Putative candidate genes of major QTLs for drought tolerance
Since the relative traits values, such as RSW, RSL and RRL, reflect the response to drought stress, we identified putative candidate genes of major stable QTLs for drought tolerance. Four genomic regions associated with five major QTLs (qRSL1-2, qRRL1, qRRL7 and qRRL12/qRLP12) were obtained according to the corresponding flanking markers of each QTL. A total of 465 genes were detected in these four regions, among them, 347 genes were functional annotated while 118 genes were identified as unknown protein, hypothetical proteins or repeat sequences. All the genes were used to identified homologs in Arabidopsis thaliana to help with gene functional annotation. 360 of them could detect A. thaliana homologs. Variations in the gene region between two parents from the re-sequencing data were also examined.
For RSL, the interval of major QTL qRSL1-2 contained 92 genes, of which, 74 were annotated as known protein-encoding genes. 73 genes could find at least one homolog in A. thaliana genome, whereas 19 genes did not hit any A. thaliana genes.
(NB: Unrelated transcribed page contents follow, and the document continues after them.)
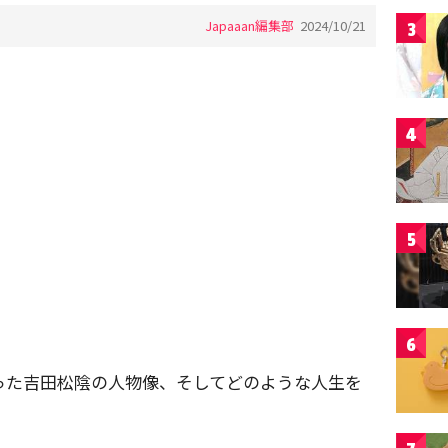
Japaaan編集部
2024/10/21
3
4
5
6
った吉田松陰の人物像、そしてどのような人生を
。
Four genes, SIN_1008253, SIN_1008230, SIN_1008220 and SIN_1008205, encoding GTP binding domain, FAD/NAD(P)-binding domain, RNA recognition motif domain and Zinc finger (A20-type) respectively, were homologous to Arabidopsis genes whose functional roles in response to drought stress had been validated through mutagenesis or transgenic studies [24-27]. Two of them, SIN_1008253 and SIN_1008220 contained nonsynonymous substitutions in the exons between two parents (Additional file 1: Table S3). SIN_1008253, homologous with AT3G57180, which encodes a chloroplast localized protein YL1/BPG2 that involved in seedling shoot response to salt stress [24]. Loss of YL1 function caused Na+ accumulation and hypersensitive phenotype of shoot under salt stress [24]. SIN_1008230 harbored one SNP and a 17bp InDel in the promoter region (at the position of <-1kb from start codon). Overexpressing seedlings of AT5G67030 (the homologs of SIN_1008230) displayed enhanced drought tolerance than the wild-type plants under osmotic stress [25].
For RRL, the physical regions of three major QTLs (qRRL1, qRRL7 and qRRL12/qRLP12) on chromosome 1,7 and 12 encompassed 157,161 and 55 predicted genes respectively. 109, 95 and 38 of them were described as functional genes. A total of 287 genes could identify homologous genes in A. thaliana. 12 genes of them, encoding cellulose synthase, eukaryotic translation initiation factor (eIF)-like protein, subtilisin-like protease, leucine aminopeptidase/peptidase B, ELO family member, multi antimicrobial extrusion protein, aquaporin-like protein, aquaporin-like protein, WRKY transcription factor, AP2/ERF protein and ATP-dependent RNA helicase DEAD-box, had been reported to regulate responses to drought stress in Arabidopsis [28-39]. Four of these genes comprised nonsynonymous SNPs in the coding region between two parents, including SIN_1017978 encoding AP2/ERF domain in qRRL1 region, SIN_1006102 and SIN_1011692 encoding eIF-like protein and multi antimicrobial extrusion protein in qRRL7 region and SIN_1022428 encoding callose synthase 7 in qRRL12/qRLP12 region (Additional file 3: Table S3). Two genes, SIN_1022428 and SIN_1017975 (within qRRL1 region), contained variations in their promoter regions.